Lager for me Sid:chuckle:


----------



## 6speed (Jul 18, 2006)

kismetcapitan said:


> oh, and "if" I win :chuckle: I will take my new R33, and straightaway ship it to Midland Ontario, and leave the keys to a very surprised 19 year old kid. I'm sure it'll make his day!


What the hell?


----------



## Ludders (Feb 6, 2004)

6speed said:


> What the hell?


Looks like your lucky day!!!


.


----------



## 6speed (Jul 18, 2006)

kismetcapitan said:


> oh, and "if" I win :chuckle: I will take my new R33, and straightaway ship it to Midland Ontario, and leave the keys to a very surprised 19 year old kid. I'm sure it'll make his day!


I want a BCNR33. Get on with the race. Don't be such a chicken Sidious.

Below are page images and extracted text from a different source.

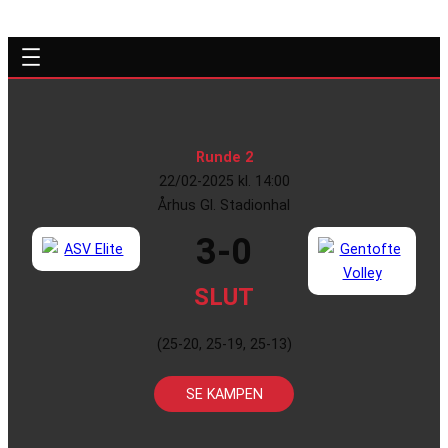
Runde 2
22/02-2025 kl. 14:00
Århus Gl. Stadionhal
3-0
SLUT
(25-20, 25-19, 25-13)
SE KAMPEN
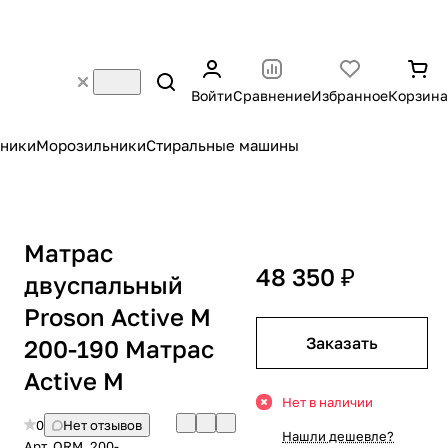
Войти
Сравнение
Избранное
Корзина
ники
Морозильники
Стиральные машины
Матрас
48 350 ₽
двуспальный
Proson Active M
Заказать
200-190 Матрас
Active M
Нет в наличии
0
Нет отзывов
Нашли дешевле?
Арт.
ORM_200-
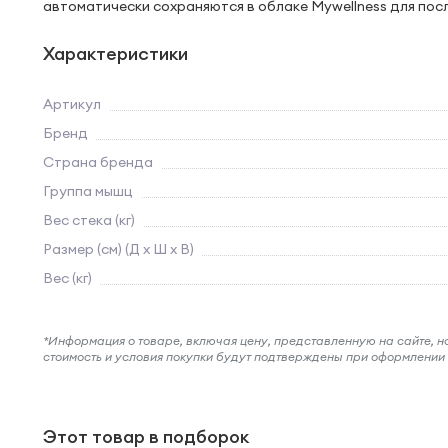
автоматически сохраняются в облаке Mywellness для по
Характеристики
Артикул
Бренд
Страна бренда
Группа мышц
Вес стека (кг)
Размер (см) (Д х Ш х В)
Вес (кг)
*Информация о товаре, включая цену, представленную на сайте, нос
стоимость и условия покупки будут подтверждены при оформлени
Этот товар в подборок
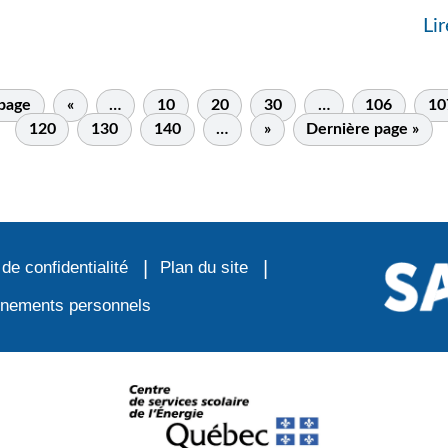
Lir
 page
«
…
10
20
30
…
106
10
120
130
140
…
»
Dernière page »
 de confidentialité
Plan du site
ignements personnels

If it rips... race for slips.


----------



## kismetcapitan (Nov 25, 2005)

6speed said:


> What the hell?


I'm dead serious.


----------



## 6speed (Jul 18, 2006)

Why? 

Steve.


----------



## 6speed (Jul 18, 2006)

BTW, This is the most surprisingly nice thing anyone on this forum has ever set up for me. Whether you win or lose, I'll happily do a professional artwork of your car.

Steve.


----------



## moleman (Jun 3, 2002)

I wouldn't be too flattered. I believe that Toby's point is that his depth of dislike for Sidious is so great that, having beaten him and won his car, he would give the said vehicle to the forum pariah.


----------



## GarethK (Aug 29, 2004)

Willy waving doesn't even come close to this I don't think, this is something else!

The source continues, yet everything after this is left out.